In less than two weeks, the photo garnered nearly 15,000 likes, over 4,000 saves and shares, and over 500 comments. The caption has been translated into three languages. I received hundreds of private messages thanking me, telling me how much people, mostly women, needed to read a message like this and how grateful they were to me. I persisted in responding to each person that, on the contrary, it was I who was thankful for having the opportunity to develop a growing community that is open to my vulnerability.
I often talk about the importance of representation. My post is a perfect example.
Obviously, we need to discuss the “shocking” aspect of the photo.
Deconstructing what society has imposed on us takes time and a lot of work. This effort must go hand in hand with increased representation. What shocks us is simply what we aren’t “used to” seeing. We talk a lot about body hair, of course, but we never see it. And that’s a problem.
Simply stating that body hair is normal is not enough and it’s not the same thing as daring to show it—and you need to see it if you ever want to get used to it.
Getting used to seeing, having, owning, and loving body hair can be done by normalizing it through representation.
I invited people who were shocked by my photo (and who took the time to comment on it) to reflect on their reaction.
Did it arouse discomfort? Personal unease, feelings of awkwardness or uncertainty? A sense of modesty when it comes to Internet use? A desire for the application of a more conservative policy?
But why not be just as outraged at the sight of photos in which people’s body hair has been meticulously airbrushed? Is what is disturbing, then, simply the fact that the hair was pubic? No one dared to answer.
It goes without saying that I received comments about my personal hygiene and about the “fact” that I’d never be able to find a partner. I was lucky that Dr Staci (@dr.staci.t on Instagram) supported me in her stories and in the comments, stating that hygiene and body hair actually go hand in hand: hair protects us. The misconception that body hair is unhygienic stems from popular media devoid of authentic bodies, from porn that childifies women, and, as the Abattoir Facebook page put it, stems directly from the diktats of men’s (cis and straight) sexual preferences being imposed on women’s bodies (these preferences are further influenced by dominant representations of female hairlessness in porn and popular media). That said, hair removal is a matter of personal choice.
I have also been accused of faux feminism. I am regularly disappointed by the lack of intersectionality of some people who identify as “feminist”. They seem to believe that by normalizing body hair, we discriminate against people who choose to shave. On the contrary, you do you, and all I ask is to be equally represented and have my choices respected: to also be able to feel like part of the norm.
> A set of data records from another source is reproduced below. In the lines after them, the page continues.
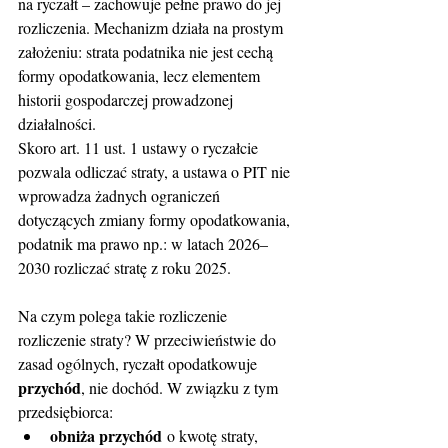
na ryczałt – zachowuje pełne prawo do jej 
rozliczenia. Mechanizm działa na prostym 
założeniu: strata podatnika nie jest cechą 
formy opodatkowania, lecz elementem 
historii gospodarczej prowadzonej 
działalności.
Skoro art. 11 ust. 1 ustawy o ryczałcie 
pozwala odliczać straty, a ustawa o PIT nie 
wprowadza żadnych ograniczeń 
dotyczących zmiany formy opodatkowania, 
podatnik ma prawo np.: w latach 2026–
2030 rozliczać stratę z roku 2025.
Na czym polega takie rozliczenie 
rozliczenie straty? W przeciwieństwie do 
zasad ogólnych, ryczałt opodatkowuje 
przychód
, nie dochód. W związku z tym 
przedsiębiorca:
obniża przychód
 o kwotę straty,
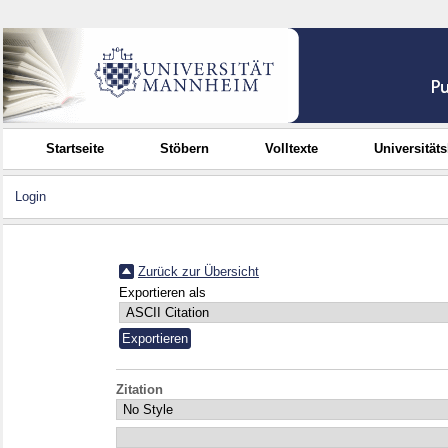
Startseite
Stöbern
Volltexte
Universität
Login
Zurück zur Übersicht
Exportieren als
Zitation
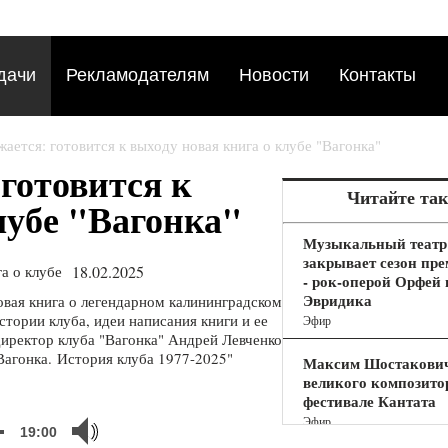
дачи
Рекламодателям
Новости
Контакты
ается: готовится к выходу новая книга о клубе "Вагонка"
готовится к
Читайте та
лубе "Вагонка"
Музыкальный театр
закрывает сезон пр
18.02.2025
- рок-оперой Орфей 
Эвридика
овая книга о легендарном калининградском
стории клуба, идеи написания книги и ее
Эфир
директор клуба "Вагонка" Андрей Левченко
Вагонка. История клуба 1977-2025"
Максим Шостакович
великого композитор
фестивале Кантата
Эфир
19:00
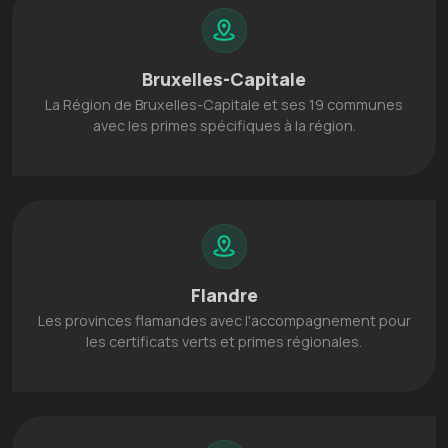
Bruxelles-Capitale
La Région de Bruxelles-Capitale et ses 19 communes
avec les primes spécifiques à la région.
Flandre
Les provinces flamandes avec l'accompagnement pour
les certificats verts et primes régionales.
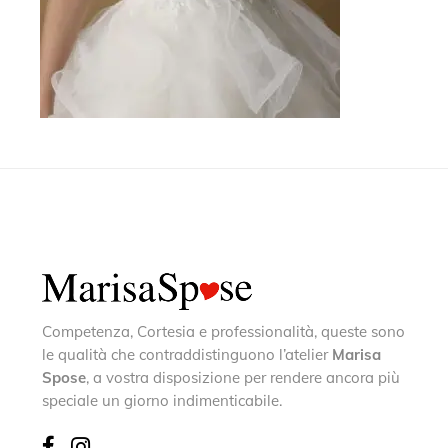
Competenza, Cortesia e professionalità, queste sono
le qualità che contraddistinguono l’atelier
Marisa
Spose
, a vostra disposizione per rendere ancora più
speciale un giorno indimenticabile.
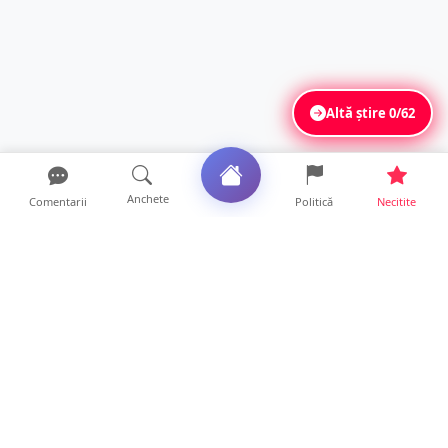
Altă știre
0/62
Anchete
Comentarii
Politică
Necitite
Ultimele articole
FOTO. Haos pentru pasagerii cursei Wizz Air
Satu Mare – Lond...
13 ore • Locale
Distracție scumpă la grătar. Sătmăreanul s-a
ales cu o amend...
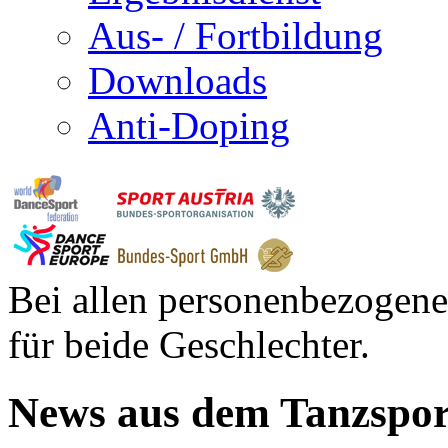
Aus- / Fortbildung
Downloads
Anti-Doping
Bei allen personenbezogene
für beide Geschlechter.
News aus dem Tanzspor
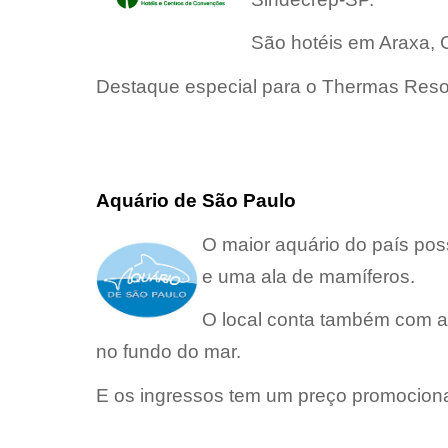
São hotéis em Araxa, C
Destaque especial para o Thermas Resor
Aquário de São Paulo
O maior aquário do país pos
e uma ala de mamíferos.
O local conta também com a
no fundo do mar.
E os ingressos tem um preço promocional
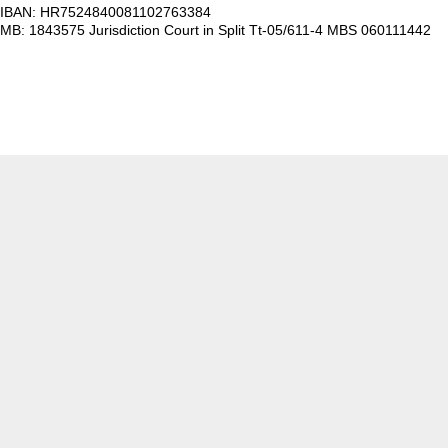
IBAN: HR7524840081102763384
MB: 1843575 Jurisdiction Court in Split Tt-05/611-4 MBS 060111442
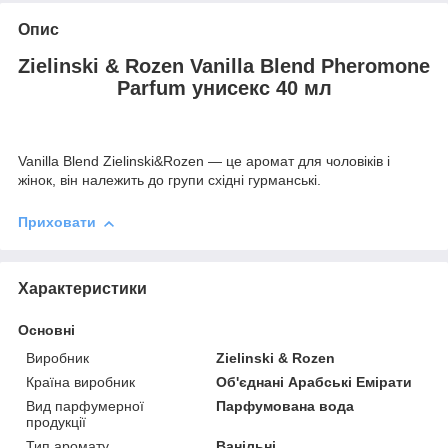
Опис
Zielinski & Rozen Vanilla Blend Pheromone
Parfum унисекс 40 мл
Vanilla Blend Zielinski&Rozen — це аромат для чоловіків і
жінок, він належить до групи східні гурманські.
Приховати
Характеристики
Основні
Виробник
Zielinski & Rozen
Країна виробник
Об'єднані Арабські Емірати
Вид парфумерної
Парфумована вода
продукції
Тип аромату
Ванільні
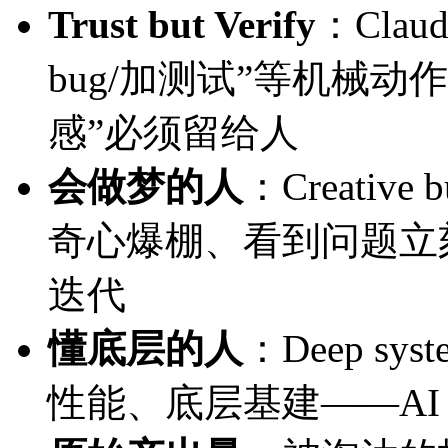
Trust but Verify
：Clau
bug/加测试”等机械动
感”必须留给人
会做梦的人
：Creative b
奇心爆棚、看到问题立
迭代
懂底层的人
：Deep sy
性能、底层基建——AI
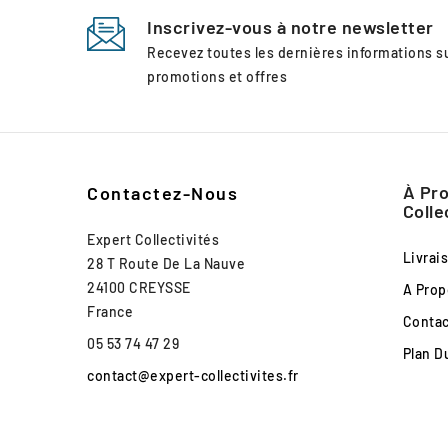
Inscrivez-vous à notre newsletter
Recevez toutes les dernières informations 
promotions et offres
À Pro
Contactez-Nous
Colle
Expert Collectivités
Livrai
28 T Route De La Nauve
24100 CREYSSE
A Prop
France
Conta
05 53 74 47 29
Plan D
contact@expert-collectivites.fr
It’s erroneous to believe that proudly keeping and showing our body hair is unfeminist. My feminism aspires to be inclusive, intersectional, open, ready to question what I believe, and always eager to point out the consequences of a capitalist patriarchy responsible for body shame. My feminism also includes active listening and the desire to continue to educate myself.
In the end, in my opinion, the purpose of representation is to validate all bodies and sexualities and to ensure that people no longer have negative knee-jerk reactions to topics that are so relevant to us all.
Much to my dismay, Instagram deleted my @leksendrine account. I have never received any warning that I was breaking any rules. Yet, I woke up one morning and, poof, all my work had been thrown in the trash.
I had made the mistake of responding to a hateful comment on my gender identity. The person said that they had no problem with body hair, but that we are all either men or women – nothing else – and that I was therefore a strong woman representing female body hair.
Then, a masculinist joined in, offering me money to go buy razors. I thought I was being funny by posting a link to my PayPal. A few minutes later, there were five of them posting comments, and I realized my mistake. Apparently it’s something masculinists and trolls do in their spare time; getting together and denouncing feminist/activist/etc. pages until they get shut down.
Well, they succeeded. They won.
I woke up the next morning with a message from Instagram: “Your page has been disabled”.
At the time, I felt defeated. On the other hand, it proved my point very well: that visual representation is more powerful and shocking than speech. So we win by investing in it, by creating the authentic content that we want to see. And I will try to regain access to my page and, meanwhile, continue to write and create.
As this article is about to be published, after 18 days of emails, complaints, and requests to those around me to file a complaint with Instagram because my account had been unjustly deactivated, I am finally back! My account has finally been reactivated. I won the battle, but definitely not the war on censorship, and I’m not done fighting for all the marginalized voices that get censored.